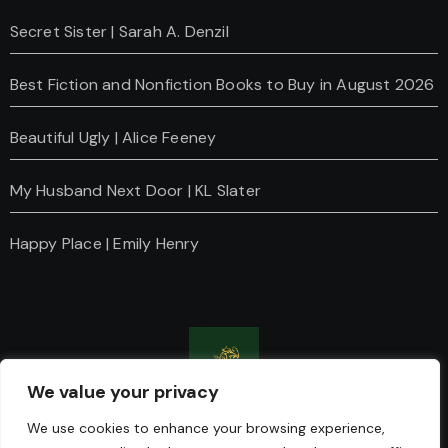
Secret Sister | Sarah A. Denzil
Best Fiction and Nonfiction Books to Buy in August 2026
Beautiful Ugly | Alice Feeney
My Husband Next Door | KL Slater
Happy Place | Emily Henry
We value your privacy
Charanti & Chai
We use cookies to enhance your browsing experience,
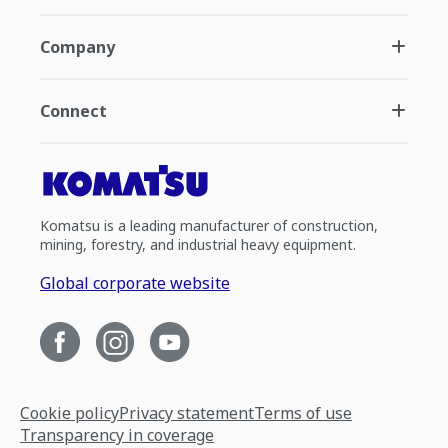
Company
Connect
Komatsu is a leading manufacturer of construction,
mining, forestry, and industrial heavy equipment.
Global corporate website
Cookie policy
Privacy statement
Terms of use
Transparency in coverage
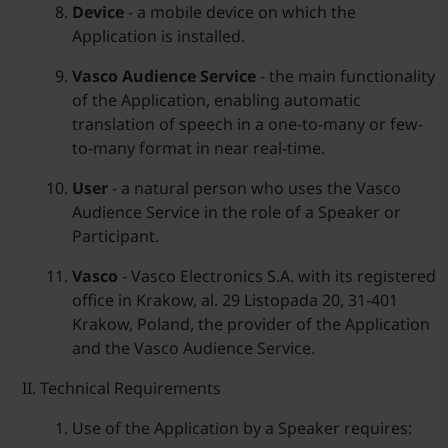
Device
- a mobile device on which the
Application is installed.
Vasco Audience Service
- the main functionality
of the Application, enabling automatic
translation of speech in a one-to-many or few-
to-many format in near real-time.
User
- a natural person who uses the Vasco
Audience Service in the role of a Speaker or
Participant.
Vasco
- Vasco Electronics S.A. with its registered
office in Krakow, al. 29 Listopada 20, 31-401
Krakow, Poland, the provider of the Application
and the Vasco Audience Service.
Technical Requirements
Use of the Application by a Speaker requires:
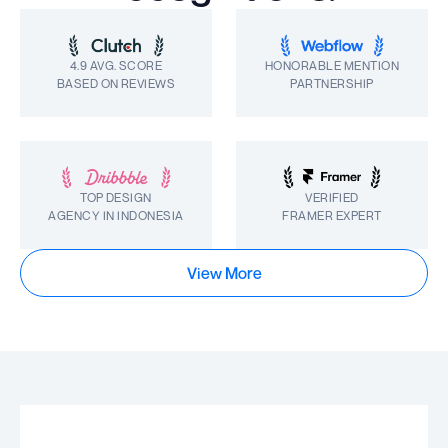
4.9 AVG. SCORE
HONORABLE MENTION
BASED ON REVIEWS
PARTNERSHIP
TOP DESIGN
VERIFIED
AGENCY IN INDONESIA
FRAMER EXPERT
View More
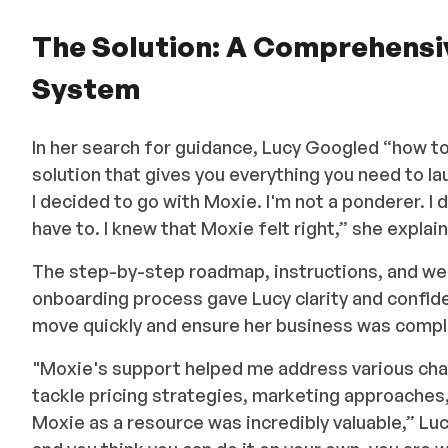
The Solution: A Comprehens
System
In her search for guidance, Lucy Googled “how t
solution that gives you everything you need to l
I decided to go with Moxie. I'm not a ponderer. I 
have to. I knew that Moxie felt right,” she explai
The step-by-step roadmap, instructions, and we
onboarding process gave Lucy clarity and confide
move quickly and ensure her business was compl
"Moxie's support helped me address various chal
tackle pricing strategies, marketing approaches,
Moxie as a resource was incredibly valuable,” Luc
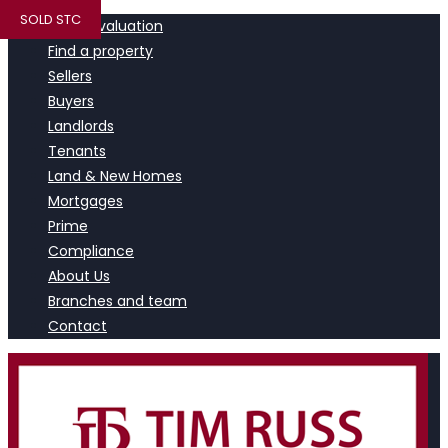
SOLD STC
Book a valuation
Find a property
Sellers
Buyers
Landlords
Tenants
Land & New Homes
Mortgages
Prime
Compliance
About Us
Branches and team
Contact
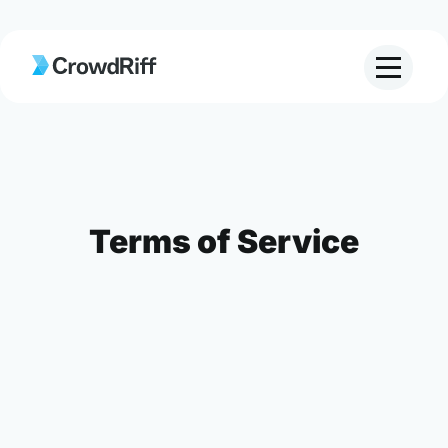
Terms of Service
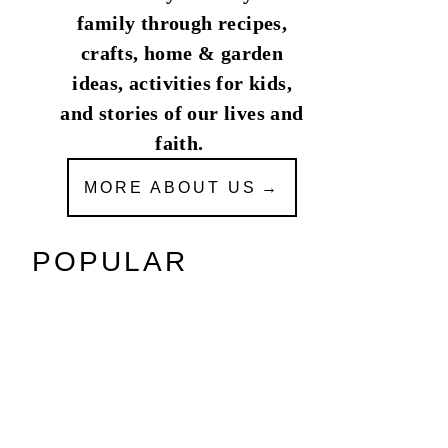
family through recipes,
crafts, home & garden
ideas, activities for kids,
and stories of our lives and
faith.
MORE ABOUT US
POPULAR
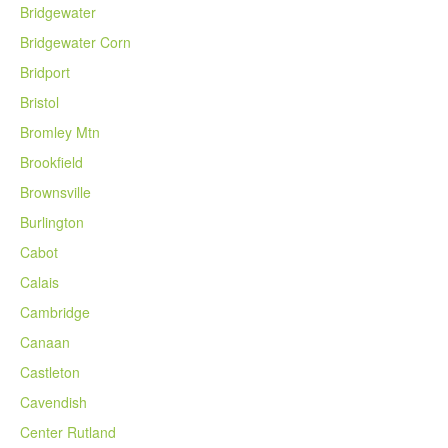
Bridgewater
Bridgewater Corn
Bridport
Bristol
Bromley Mtn
Brookfield
Brownsville
Burlington
Cabot
Calais
Cambridge
Canaan
Castleton
Cavendish
Center Rutland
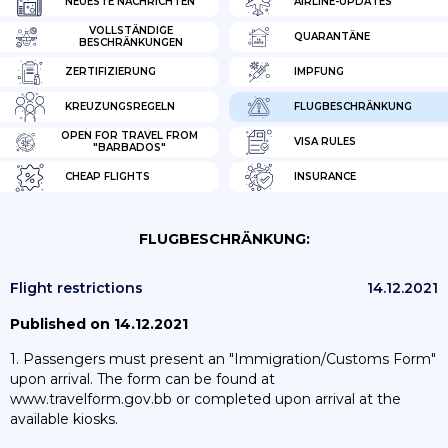
NEUESTE NACHRICHTEN
AIRLINE-UPDATES
VOLLSTÄNDIGE
QUARANTÄNE
BESCHRÄNKUNGEN
ZERTIFIZIERUNG
IMPFUNG
KREUZUNGSREGELN
FLUGBESCHRÄNKUNG
OPEN FOR TRAVEL FROM
VISA RULES
"BARBADOS"
CHEAP FLIGHTS
INSURANCE
FLUGBESCHRÄNKUNG:
Flight restrictions
14.12.2021
Published on 14.12.2021
1. Passengers must present an "Immigration/Customs Form"
upon arrival. The form can be found at
www.travelform.gov.bb or completed upon arrival at the
available kiosks.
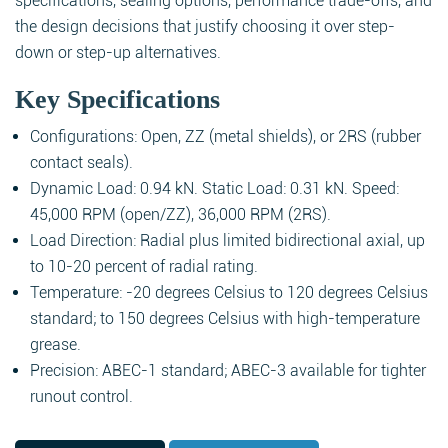
specifications, sealing options, performance trade-offs, and
the design decisions that justify choosing it over step-
down or step-up alternatives.
Key Specifications
Configurations: Open, ZZ (metal shields), or 2RS (rubber
contact seals).
Dynamic Load: 0.94 kN. Static Load: 0.31 kN. Speed:
45,000 RPM (open/ZZ), 36,000 RPM (2RS).
Load Direction: Radial plus limited bidirectional axial, up
to 10-20 percent of radial rating.
Temperature: -20 degrees Celsius to 120 degrees Celsius
standard; to 150 degrees Celsius with high-temperature
grease.
Precision: ABEC-1 standard; ABEC-3 available for tighter
runout control.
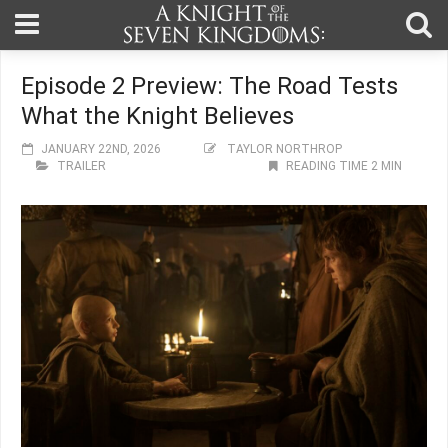
Episode 2 Preview: The Road Tests
What the Knight Believes
JANUARY 22ND, 2026
TAYLOR NORTHROP
TRAILER
READING TIME 2 MIN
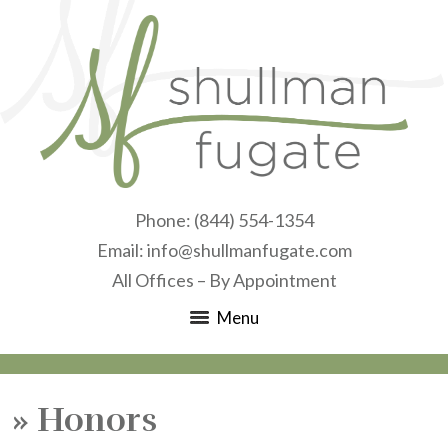
Phone:
(844) 554-1354
Email:
info@shullmanfugate.com
All Offices – By Appointment
Menu
»
Honors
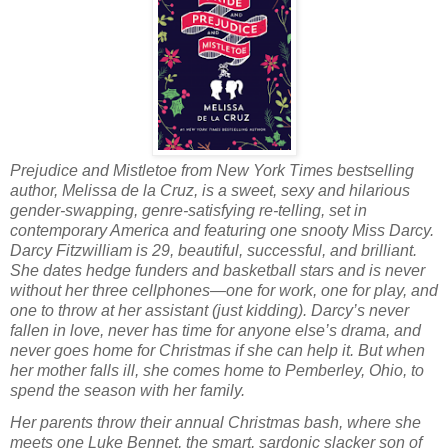
Prejudice and Mistletoe from
New York Times
bestselling
author, Melissa de la Cruz, is a sweet, sexy and hilarious
gender-swapping, genre-satisfying re-telling, set in
contemporary America and featuring one snooty Miss Darcy.
Darcy Fitzwilliam is 29, beautiful, successful, and brilliant.
She dates hedge funders and basketball stars and is never
without her three cellphones—one for work, one for play, and
one to throw at her assistant (just kidding). Darcy’s never
fallen in love, never has time for anyone else’s drama, and
never goes home for Christmas if she can help it. But when
her mother falls ill, she comes home to Pemberley, Ohio, to
spend the season with her family.
Her parents throw their annual Christmas bash, where she
meets one Luke Bennet, the smart, sardonic slacker son of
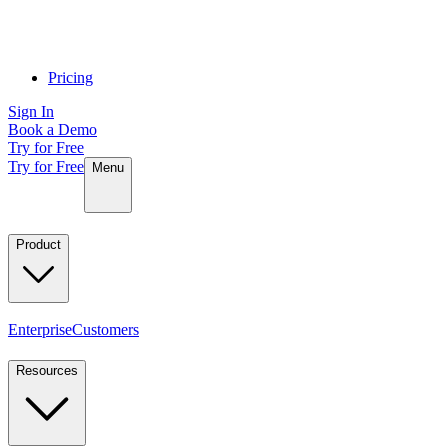
Pricing
Sign In
Book a Demo
Try for Free
Try for Free
Menu
Product
Enterprise
Customers
Resources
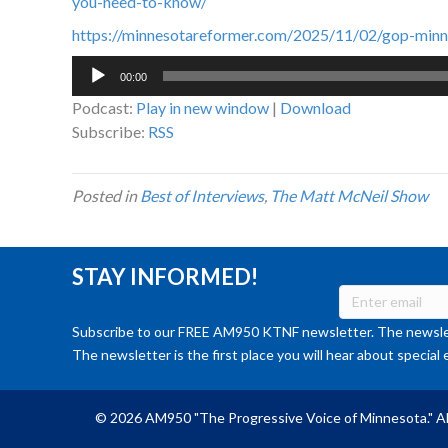
you-need-to-know/
https://minnesotareformer.com/2025/11/02/gop-minn
Audio
00:00
Player
Podcast:
Play in new window
|
Download
Subscribe:
RSS
Posted in
Best of Interviews
,
The Matt McNeil Show
STAY INFORMED!
Subscribe to our FREE AM950 KTNF newsletter. The newslet
The newsletter is the first place you will hear about special 
© 2026 AM950 "The Progressive Voice of Minnesota." Al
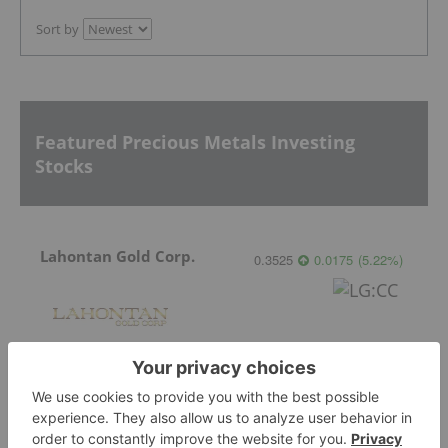
Sort by
Featured Precious Metals Investing
Stocks
Lahontan Gold Corp.
0.3525
0.0175
(
5.22
%
)
Sirios Resources
0.175
0.005
(
2.94
%
)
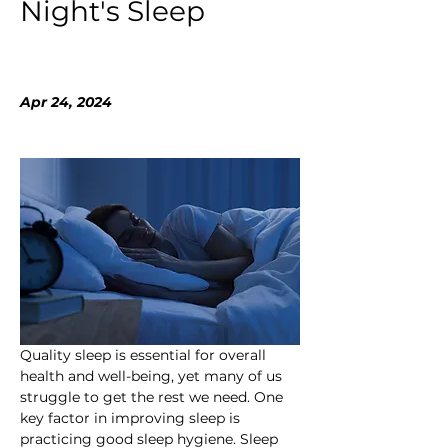
Night's Sleep
Apr 24, 2024
Quality sleep is essential for overall 
health and well-being, yet many of us 
struggle to get the rest we need. One 
key factor in improving sleep is 
practicing good sleep hygiene. Sleep 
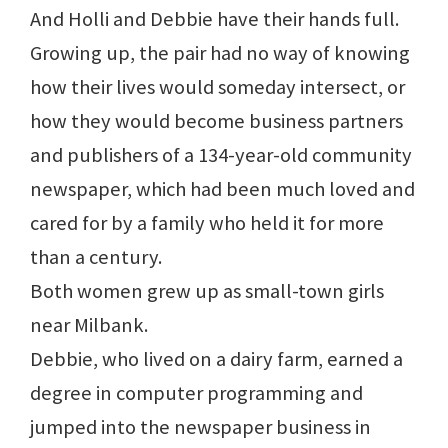
And Holli and Debbie have their hands full.
Growing up, the pair had no way of knowing
how their lives would someday intersect, or
how they would become business partners
and publishers of a 134-year-old community
newspaper, which had been much loved and
cared for by a family who held it for more
than a century.
Both women grew up as small-town girls
near Milbank.
Debbie, who lived on a dairy farm, earned a
degree in computer programming and
jumped into the newspaper business in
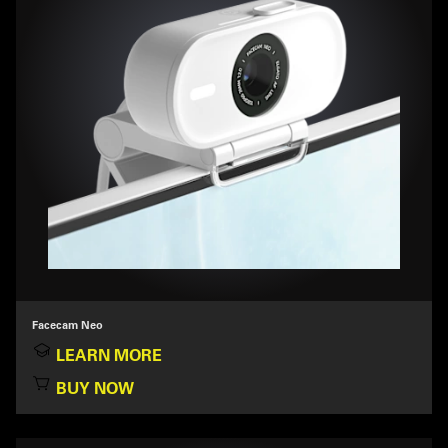
Facecam Neo
LEARN MORE
BUY NOW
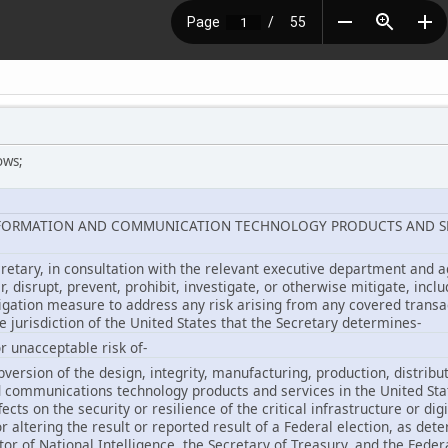
ows;
INFORMATION AND COMMUNICATION TECHNOLOGY PRODUCTS AND S
cretary, in consultation with the relevant executive department and a
er, disrupt, prevent, prohibit, investigate, or otherwise mitigate, incl
igation measure to address any risk arising from any covered transac
he jurisdiction of the United States that the Secretary determines-
r unacceptable risk of-
bversion of the design, integrity, manufacturing, production, distribu
d communications technology products and services in the United Sta
fects on the security or resilience of the critical infrastructure or di
 or altering the result or reported result of a Federal election, as de
tor of National Intelligence, the Secretary of Treasury, and the Fede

■ **Exercise**: Because only one stretch of the records is wanted, please output the lines from the one holding "The step-by-step roadmap, instructions, and" through the one holding "to 10-20 percent of radial rating." exactly, both included, and leave every picture out.

■ **Result of this exercise**:
The step-by-step roadmap, instructions, and we
onboarding process gave Lucy clarity and confide
move quickly and ensure her business was compl
"Moxie's support helped me address various chal
tackle pricing strategies, marketing approaches,
Moxie as a resource was incredibly valuable,” Luc
SOLD STC
Book a valuation
Find a property
Sellers
Buyers
Landlords
Tenants
Land & New Homes
Mortgages
Prime
Compliance
About Us
Branches and team
Contact
Terms of Service
family through recipes,
crafts, home & garden
ideas, activities for kids,
and stories of our lives and
faith.
MORE ABOUT US
POPULAR
Bridgewater
Bridgewater Corn
Bridport
Bristol
Bromley Mtn
Brookfield
Brownsville
Burlington
Cabot
Calais
Cambridge
Canaan
Castleton
Cavendish
Center Rutland
NEUESTE NACHRICHTEN
AIRLINE-UPDATES
VOLLSTÄNDIGE
QUARANTÄNE
BESCHRÄNKUNGEN
ZERTIFIZIERUNG
IMPFUNG
KREUZUNGSREGELN
FLUGBESCHRÄNKUNG
OPEN FOR TRAVEL FROM
VISA RULES
"BARBADOS"
CHEAP FLIGHTS
INSURANCE
FLUGBESCHRÄNKUNG:
Flight restrictions
14.12.2021
Published on 14.12.2021
1. Passengers must present an "Immigration/Customs Form"
upon arrival. The form can be found at
www.travelform.gov.bb or completed upon arrival at the
available kiosks.
specifications, sealing options, performance trade-offs, and
the design decisions that justify choosing it over step-
down or step-up alternatives.
Key Specifications
Configurations: Open, ZZ (metal shields), or 2RS (rubber
contact seals).
Dynamic Load: 0.94 kN. Static Load: 0.31 kN. Speed:
45,000 RPM (open/ZZ), 36,000 RPM (2RS).
Load Direction: Radial plus limited bidirectional axial, up
to 10-20 percent of radial rating.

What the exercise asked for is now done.